Among the lines below, a stretch begins at the one with "stories to life, inviting" and ends at the one with "quietly powerful place". Repeat that stretch exactly, ends included.
· · ·
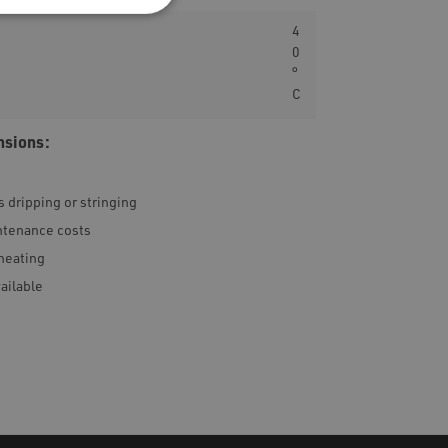
4
0
°
C
nsions:
 dripping or stringing
intenance costs
heating
vailable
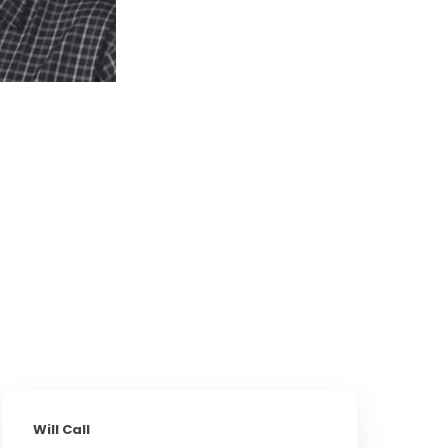
Will Call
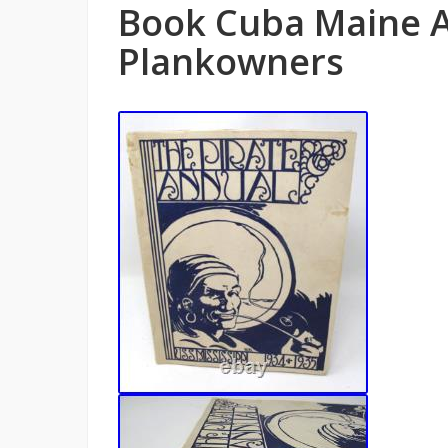
Book Cuba Maine A
Plankowners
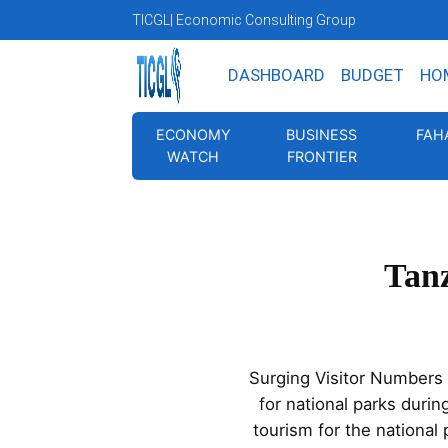
TICGL
| Economic Consulting Group
DASHBOARD
BUDGET
HO
ECONOMY
BUSINESS
FAH
WATCH
FRONTIER
Tanz
Surging Visitor Numbers a
for national parks durin
tourism for the national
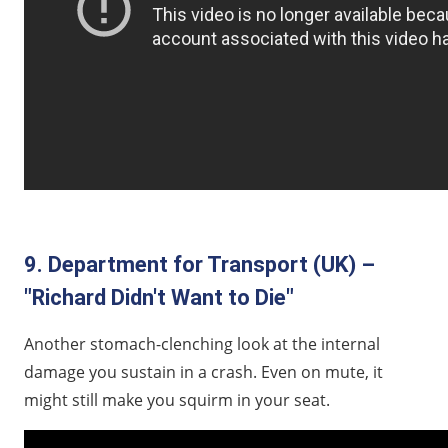
9. Department for Transport (UK) –
"Richard Didn't Want to Die"
Another stomach-clenching look at the internal
damage you sustain in a crash. Even on mute, it
might still make you squirm in your seat.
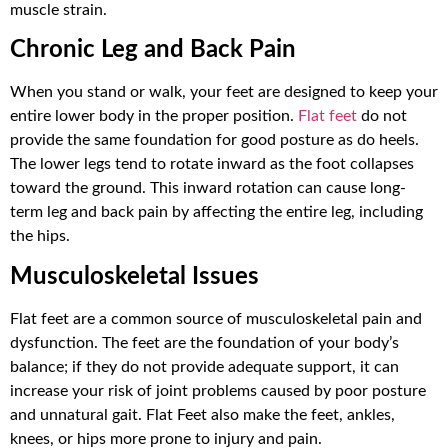
muscle strain.
Chronic Leg and Back Pain
When you stand or walk, your feet are designed to keep your
entire lower body in the proper position.
Flat feet
do not
provide the same foundation for good posture as do heels.
The lower legs tend to rotate inward as the foot collapses
toward the ground. This inward rotation can cause long-
term leg and back pain by affecting the entire leg, including
the hips.
Musculoskeletal Issues
Flat feet are a common source of musculoskeletal pain and
dysfunction. The feet are the foundation of your body’s
balance; if they do not provide adequate support, it can
increase your risk of joint problems caused by poor posture
and unnatural gait. Flat Feet also make the feet, ankles,
knees, or hips more prone to injury and pain.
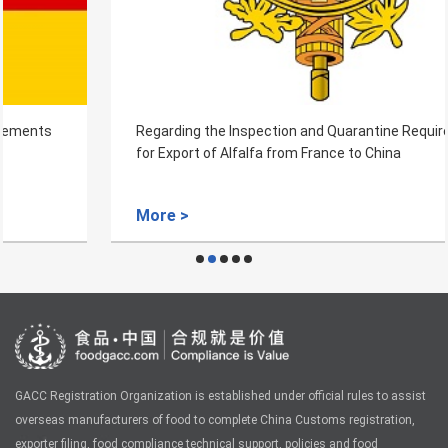
Regarding the Inspection and Quarantine Requirements
for Export of Alfalfa from France to China
More >
GACC Registration Organization is established under official rules to assist
overseas manufacturers of food to complete China Customs registration,
exporter filing, food compliance technical support, policies and food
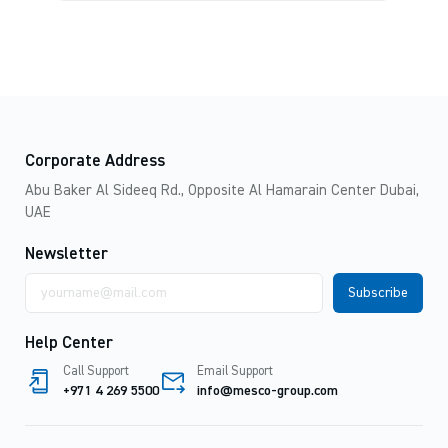
Corporate Address
Abu Baker Al Sideeq Rd., Opposite Al Hamarain Center Dubai,
UAE
Newsletter
Email
address
Help Center
Call Support
Email Support
+971 4 269 5500
info@mesco-group.com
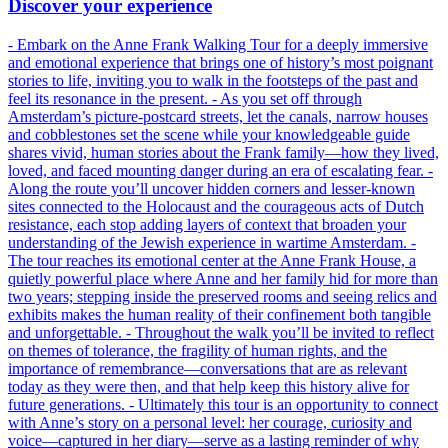
Discover your experience
- Embark on the Anne Frank Walking Tour for a deeply immersive
and emotional experience that brings one of history’s most poignant
stories to life, inviting you to walk in the footsteps of the past and
feel its resonance in the present. - As you set off through
Amsterdam’s picture-postcard streets, let the canals, narrow houses
and cobblestones set the scene while your knowledgeable guide
shares vivid, human stories about the Frank family—how they lived,
loved, and faced mounting danger during an era of escalating fear. -
Along the route you’ll uncover hidden corners and lesser-known
sites connected to the Holocaust and the courageous acts of Dutch
resistance, each stop adding layers of context that broaden your
understanding of the Jewish experience in wartime Amsterdam. -
The tour reaches its emotional center at the Anne Frank House, a
quietly powerful place where Anne and her family hid for more than
two years; stepping inside the preserved rooms and seeing relics and
exhibits makes the human reality of their confinement both tangible
and unforgettable. - Throughout the walk you’ll be invited to reflect
on themes of tolerance, the fragility of human rights, and the
importance of remembrance—conversations that are as relevant
today as they were then, and that help keep this history alive for
future generations. - Ultimately this tour is an opportunity to connect
with Anne’s story on a personal level: her courage, curiosity and
voice—captured in her diary—serve as a lasting reminder of why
· · ·
Answer box >>
stories to life, inviting you to walk in the footsteps of the past and
feel its resonance in the present. - As you set off through
Amsterdam’s picture-postcard streets, let the canals, narrow houses
and cobblestones set the scene while your knowledgeable guide
shares vivid, human stories about the Frank family—how they lived,
loved, and faced mounting danger during an era of escalating fear. -
Along the route you’ll uncover hidden corners and lesser-known
sites connected to the Holocaust and the courageous acts of Dutch
resistance, each stop adding layers of context that broaden your
understanding of the Jewish experience in wartime Amsterdam. -
The tour reaches its emotional center at the Anne Frank House, a
quietly powerful place where Anne and her family hid for more than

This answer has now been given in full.